The Golden Notebook, by Doris Lessing

When I first read this novel forty years ago, I found the structure fascinating but the story itself disappointing. I had understood the book, first published in 1962, to be a story of free women, the title of the frame story that begins each section and ends the book. I eagerly looked forward to reading about the lives created by women who had freed themselves of society's constraints on women's roles. However, as Lessing herself points out in her 1971 introduction, this book is not about women's changing roles; it is the story of an artist whose creativity is blocked and who eventually cracks up.

Anna Wulf and her older friend Molly are free in the sense that they are not married anymore and have careers, Molly as an actress and Anna with a communist press. They each have a child: Molly's son Tommy is a difficult twenty-year-old and Anna's daughter Janet a young schoolgirl. While the two women have much in common, their friendship is complex, full of shifting alliances and attacks, envy and admiration. The emotional honesty of Anna's story eventually won me over.
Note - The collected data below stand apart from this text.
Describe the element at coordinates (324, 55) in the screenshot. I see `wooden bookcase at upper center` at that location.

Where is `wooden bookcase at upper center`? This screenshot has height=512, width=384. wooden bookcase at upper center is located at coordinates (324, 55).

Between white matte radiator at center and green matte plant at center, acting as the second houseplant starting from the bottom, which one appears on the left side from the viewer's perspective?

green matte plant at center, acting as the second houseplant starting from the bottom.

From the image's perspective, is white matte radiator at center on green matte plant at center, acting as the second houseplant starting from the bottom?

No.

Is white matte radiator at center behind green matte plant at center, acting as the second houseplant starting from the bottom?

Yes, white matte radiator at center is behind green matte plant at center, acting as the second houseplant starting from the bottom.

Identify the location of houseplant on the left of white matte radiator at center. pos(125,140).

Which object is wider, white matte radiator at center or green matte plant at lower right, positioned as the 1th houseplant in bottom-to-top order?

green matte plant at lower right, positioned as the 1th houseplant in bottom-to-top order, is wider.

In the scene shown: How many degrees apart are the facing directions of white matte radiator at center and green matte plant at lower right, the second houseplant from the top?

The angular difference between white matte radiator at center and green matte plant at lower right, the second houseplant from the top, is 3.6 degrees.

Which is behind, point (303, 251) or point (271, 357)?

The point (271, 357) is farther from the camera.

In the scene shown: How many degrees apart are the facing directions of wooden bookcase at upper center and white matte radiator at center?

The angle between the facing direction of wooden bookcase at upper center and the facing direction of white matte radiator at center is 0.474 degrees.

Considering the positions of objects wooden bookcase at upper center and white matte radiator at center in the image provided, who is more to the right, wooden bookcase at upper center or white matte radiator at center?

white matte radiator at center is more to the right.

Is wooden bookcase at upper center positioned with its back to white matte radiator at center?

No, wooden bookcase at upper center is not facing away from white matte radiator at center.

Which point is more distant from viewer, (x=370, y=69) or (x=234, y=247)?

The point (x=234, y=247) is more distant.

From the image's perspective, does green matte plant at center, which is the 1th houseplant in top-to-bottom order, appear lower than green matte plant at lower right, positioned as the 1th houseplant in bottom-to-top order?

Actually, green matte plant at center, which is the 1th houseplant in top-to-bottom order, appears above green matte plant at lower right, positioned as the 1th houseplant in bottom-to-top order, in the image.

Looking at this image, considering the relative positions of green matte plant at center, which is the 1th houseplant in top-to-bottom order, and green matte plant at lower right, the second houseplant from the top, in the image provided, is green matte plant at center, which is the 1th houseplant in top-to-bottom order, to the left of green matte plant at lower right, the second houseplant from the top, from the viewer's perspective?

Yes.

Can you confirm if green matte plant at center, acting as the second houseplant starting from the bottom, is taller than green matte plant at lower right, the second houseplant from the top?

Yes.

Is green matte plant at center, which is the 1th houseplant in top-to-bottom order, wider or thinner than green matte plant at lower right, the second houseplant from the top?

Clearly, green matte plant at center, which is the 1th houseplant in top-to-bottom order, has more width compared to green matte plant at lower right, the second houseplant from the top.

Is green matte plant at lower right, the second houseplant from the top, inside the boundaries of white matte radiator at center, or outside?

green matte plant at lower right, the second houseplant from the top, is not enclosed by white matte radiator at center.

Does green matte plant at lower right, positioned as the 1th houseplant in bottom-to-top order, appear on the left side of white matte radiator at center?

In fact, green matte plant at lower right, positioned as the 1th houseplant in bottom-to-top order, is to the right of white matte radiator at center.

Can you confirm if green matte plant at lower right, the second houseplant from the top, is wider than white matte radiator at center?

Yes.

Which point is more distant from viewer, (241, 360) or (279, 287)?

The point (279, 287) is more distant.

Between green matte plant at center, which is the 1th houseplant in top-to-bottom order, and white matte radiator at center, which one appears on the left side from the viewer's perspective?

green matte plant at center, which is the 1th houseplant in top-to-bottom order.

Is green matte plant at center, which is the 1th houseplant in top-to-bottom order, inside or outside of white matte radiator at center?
And I was fascinated by the structure of the book: each section also contains portions of Anna's four notebooks in which she writes about different facets of her life: a black notebook about her life as a writer, a red notebook about politics, a yellow notebook where she writes stories based on her experiences, and a blue notebook which is more of a diary. Thus we see events and entanglements through a variety of lenses, their meaning shifting. Eventually Anna abandons these notebooks for a single golden notebook.

What made this novel valuable to the Women's Movement of the 1970s is that the artist in question is a woman, so the ways in which she is blocked and fragmented are those of a woman. What disappointed me then and startles me today is that she is a woman steeped in the culture of the times, the late 1950s and early 1960s, when women were supposed to be happy homemakers, vacuuming in their pearls and high heels and ever-ready to serve their men.

At the same time, whipped up by books written by men, women as mothers and lovers were blamed for all of men's problems. In fact, later that year I actually tore up a Philip Roth book—the only book I have ever destroyed—in my fury at his insistence that women were only put on earth to serve the male protagonist's needs and that he was entitled to destroy any woman who dared to ask for something from him. As Anna says, “‘None of you ask for anything—except everything, but just for so long as you need it.'”

Anna's reactions to the men with whom she becomes entangled reflect her times and her struggle to change, thus contributing to the perception that the book is about, as Lessing says, the war between men and women. To me, it is more the war within a woman, and in that first reading despaired at what seemed to me Anna's weakness.

On this reading, however, I have a better appreciation for the difficulty of change and treasure Anna's small victories. It is not easy to create for yourself a new kind of life, one for which there are no role models. I value the honesty of this book, where Anna truly weighs and expresses her commitment to one social structure after another. For example, she is forthright about her shifting attitude toward communism: the danger of conformism—when two people meet they speak honestly about politics, but add a third and they revert to the party line—and the way one's will is sapped by the belief that someday the world will be a worker's paradise. Yet she values “the company of people who have spent their lives in a certain kind of atmosphere, where it is taken for granted that their lives must be related to a central philosophy.” It is only through this honesty that Anna is able to win through to a new understanding.

So I was surprised by this novel a second time and impressed by how well it holds together despite its fragmented structure and deeply troubled protagonist. In some ways it is an artifact of its time, but its refreshing truthfulness and candor make it a book for all time.

Have you reread a book years later and changed your opinion of it?